Ignite Selling’s research shows that when an opportunity stalls in the pipeline, over 75% of the time it will stall in the early to middle stages of the pipeline. So, what does this mean? One answer might be that sales reps are skipping critical sales activities by assuming they know the answers. Another possibility is that the critical sales activities were never built into the sales pipeline. As a result, sales reps simply forget to focus on some of the necessary fundamentals, like identifying the critical metrics the customer wants to improve in the next 12 months or identifying the key decision criteria the customer is using to compare one vendor to the next.

Check out this podcast between Phil Gerbyshak, from The Inside Sales Show, and Steve Gielda, Managing Partner at Ignite Selling, for more advice on selling, coaching, and accelerating revenue.

Some highlights of the video:

To understand the process better, you must look at your sales and coaching process.

Often sales managers act as super-salespeople – the closer – when really that is only a short-sided plan that does not accelerate revenue quarter after quarter. A good sales manager is one who helps develop their sales team to THINK and ACT more strategically so they can become successful, independent of their manager.

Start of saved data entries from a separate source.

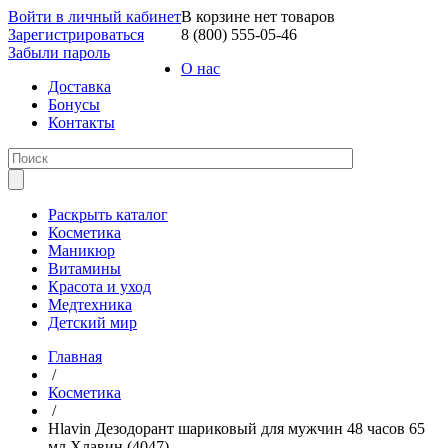
Войти в личный кабинет
В корзине нет товаров
Зарегистрироваться
8 (800) 555-05-46
Забыли пароль
О нас
Доставка
Бонусы
Контакты
Раскрыть каталог
Косметика
Маникюр
Витамины
Красота и уход
Медтехника
Детский мир
Главная
/
Косметика
/
Hlavin Дезодорант шариковый для мужчин 48 часов 65
мл Хлавин (4047)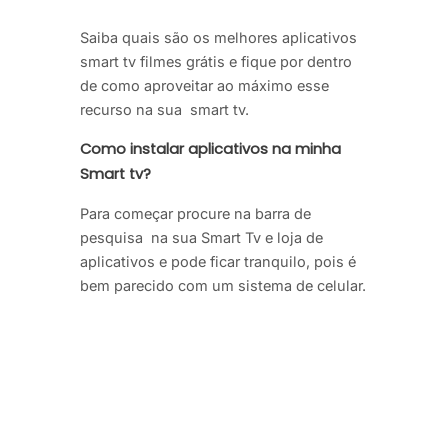
Saiba quais são os melhores aplicativos
smart tv filmes grátis e fique por dentro
de como aproveitar ao máximo esse
recurso na sua smart tv.
Como instalar aplicativos na minha
Smart tv?
Para começar procure na barra de
pesquisa na sua Smart Tv e loja de
aplicativos e pode ficar tranquilo, pois é
bem parecido com um sistema de celular.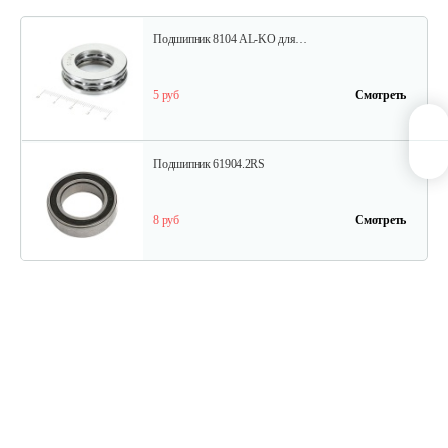
Подшипник 8104 AL-KO для…
5 руб
Смотреть
Подшипник 61904.2RS
8 руб
Смотреть
Подшипник 16001.2RS
5 руб
Смотреть
Привод фрезы AL-KO для…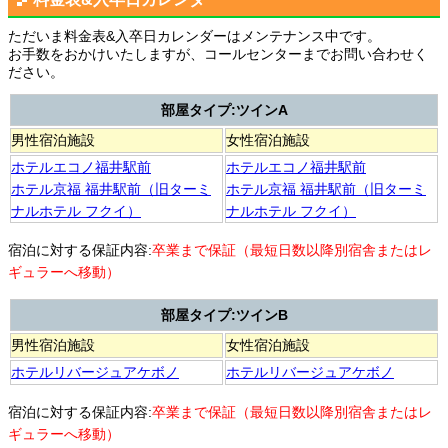
ただいま料金表&入卒日カレンダーはメンテナンス中です。
お手数をおかけいたしますが、コールセンターまでお問い合わせく
ださい。
部屋タイプ:ツインA
男性宿泊施設
女性宿泊施設
ホテルエコノ福井駅前
ホテルエコノ福井駅前
ホテル京福 福井駅前（旧ターミ
ホテル京福 福井駅前（旧ターミ
ナルホテル フクイ）
ナルホテル フクイ）
宿泊に対する保証内容:
卒業まで保証（最短日数以降別宿舎またはレ
ギュラーへ移動）
部屋タイプ:ツインB
男性宿泊施設
女性宿泊施設
ホテルリバージュアケボノ
ホテルリバージュアケボノ
宿泊に対する保証内容:
卒業まで保証（最短日数以降別宿舎またはレ
ギュラーへ移動）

There are two main roles of a Sales Coach:

  1. One role is the Strategic Sales Coach, where the manager knows how to look at the sales pipeline process and ask thoughtful questions that challenge their sales reps’ assumptions and helps develop alternative strategies the sales rep couldn’t come up with on their own.
  2. Another role is a Tactical Sales Coach, where the manager helps their sales reps better execute the strategies they’ve developed. It’s about helping to develop a smart meeting agenda, asking the right questions, talking about the unique differentiators, and closing the conversation with an agreed upon next step.

Most salespeople know that they should leverage advocates to neutralize their adversaries, however, they often don’t think about more than one way to make this happen. They take one attempt, if it doesn’t work, the opportunities stall in the pipeline.

This is where a smart sales manager steps in, proactively, to explore what is working and what is not working when neutralizing a high influence adversary. They ask questions that challenge the critical thinking of their sales rep. They help them develop an alternative plan to ensure the opportunity never loses momentum.

Managers should use these three questions to help reduce the likelihood of an opportunity stalling in the sales pipeline:

  1. What’s the decision criteria your customer is using to compare you against the competition?
  2. How are they ranking that criteria from most important to least important?
  3. How does this customer perceive our ability to meet that criteria compared to the competition? Are we comparably better or worse in the eyes of the customer?